I've thought what that might mean to our spiritual talents and gifts. Most of us aren't like Paul or Alma, having a dramatic change in our natures. We gradually develop the depth and strength we need to fully serve the Lord most effectively. We learn and grow, "line upon line." At what point do we change to the depth that it becomes so deeply ingrained in us that our very nature is different? Is it perhaps at 10,000 hours as the author I read suggests? When we're counseled to "seek... earnestly the best gifts" (D&C 46:8), how do we interpret the word "earnestly"? Are we asking casually for a gift and then hoping something appears, or are we willing to sacrifice and give the time and effort to receive and develop a gift?

Ponder with me for a moment how much time you spend in an average week focusing on things of a spiritual nature. If you're "active" in the LDS church, you probably spend three hours attending a block of meetings on Sunday. Depending on your current Church calling, you could spend several (sometimes many) more in preparation or service. Hopefully you spend some time in personal study and family study — how much would that add up to for the week? How about personal and family prayer — count that time. Do you spend time reading inspiring material, pondering, meditating, or maybe writing? Listening to uplifting music? How about time in unselfish service to others? Attending the temple? What other things might contribute to your growth in spiritual areas?

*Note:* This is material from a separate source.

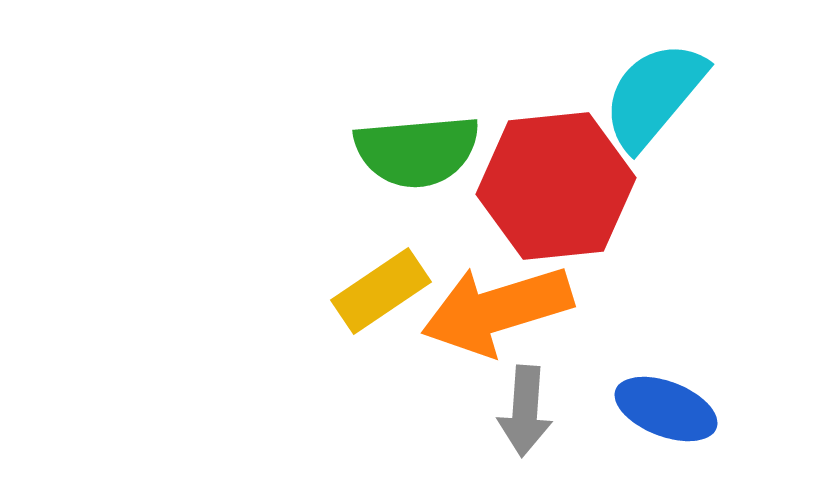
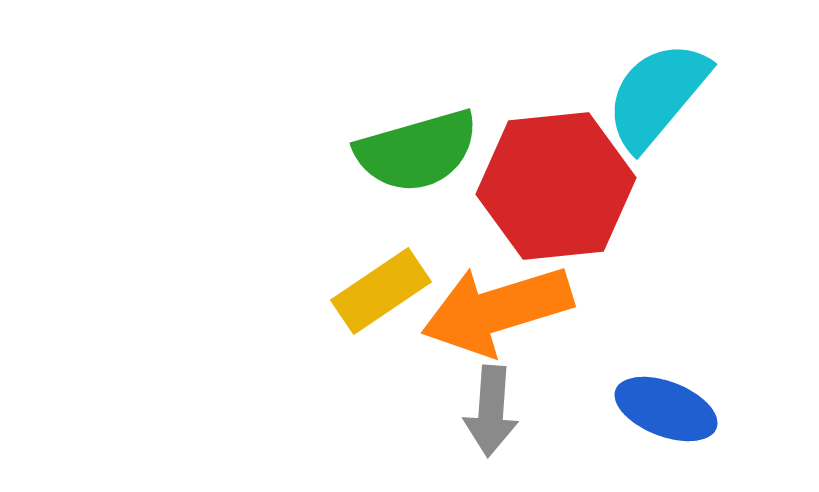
cyan semicircle: moved 3 px right
green semicircle: rotated 11 degrees counterclockwise
gray arrow: moved 34 px left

All of us have our "ups and downs" in our spiritual consistency, often a result of the nature of our obligations, commitments, and opportunities. And in some sense, we hope there's a spiritual element to everything we do. But over time, we can get a sense of how much of our week we devote to the more worldly "things of the flesh" in comparison to the "things of the spirit" (Rom 8:5) — those specific activities that truly bring us close to the Lord and the Spirit. So given your average "hours per week" and assuming there is some validity to the "10,000 hour rule" — how long does it take to get there? Here's a summary:
  • 5 hours/week — 2000 weeks, almost 40 years
  • 10 hours/week — 1000 weeks, about 20 years
  • 20 hours/week — 500 weeks, about 10 years
It's clear that under these assumptions, the process of spiritual development or refinement is not a casual endeavor. Perhaps this is the meaning of "pressing forward" and "enduring to the end" that we're counseled to consider. It's part of being "steadfast" and "consistent" and "faithful." It's the principle understood and exemplified by Nephi, that later one in the book of Helaman, who was commended by the Lord for having served and obeyed "with such unwearyingness" over the years (Hel 10:4-5) — what a beautiful tribute!

As an interesting tangent, consider what happens during two years of missionary service for our young men. It's not unusual for them to be immersed in study, service, and ministering to the level of a hundred hours a week. Considering that a mission lasts 104 weeks, that makes for an interesting total:
                 100 x 100 = 10,000 hours
Is it any wonder that so many of our young men come home from their missions deeply changed by the experience?

Having said all this, I should emphasize that I don't think we need to wait for 10,000 hours to see the growth and changes in spiritual things. The blessings are much more immediate than that. I believe in a loving Father who "doth immediately bless" us (Mosi 2:24) as we obey and turn to Him. But there's no question that there is power that accumulates in a faithful life. There's a difference in a soul who has consistently studied the scriptures over many years. There's a difference in a life of someone who has regularly, frequently attended the temple for many years. There's a sweetness in a life that has demonstrated many years of devotion in service to the Lord and His children.

Choose Ye This Day

Goethe said wisely, "The things that matter most must never be at the mercy of the things that matter least.” It's critical to consider how we're choosing to use our time. What are the priorities, the "things that matter most" for us, and do the Lord and His work get the attention it should? I once heard Elder Jeffrey R. Holland talk about this passage from C. S. Lewis in a very sacred setting: "Our leisure, even our play, is a matter of serious concern. [That is because] there is no neutral ground in the universe; every square inch, every split second, is claimed by God and counter-claimed by Satan." We make the decision who wins that battle over "every split second" in our personal eternity!

The time to start new patterns of commitment is today; it's never too late to start accumulating 10,000 hours.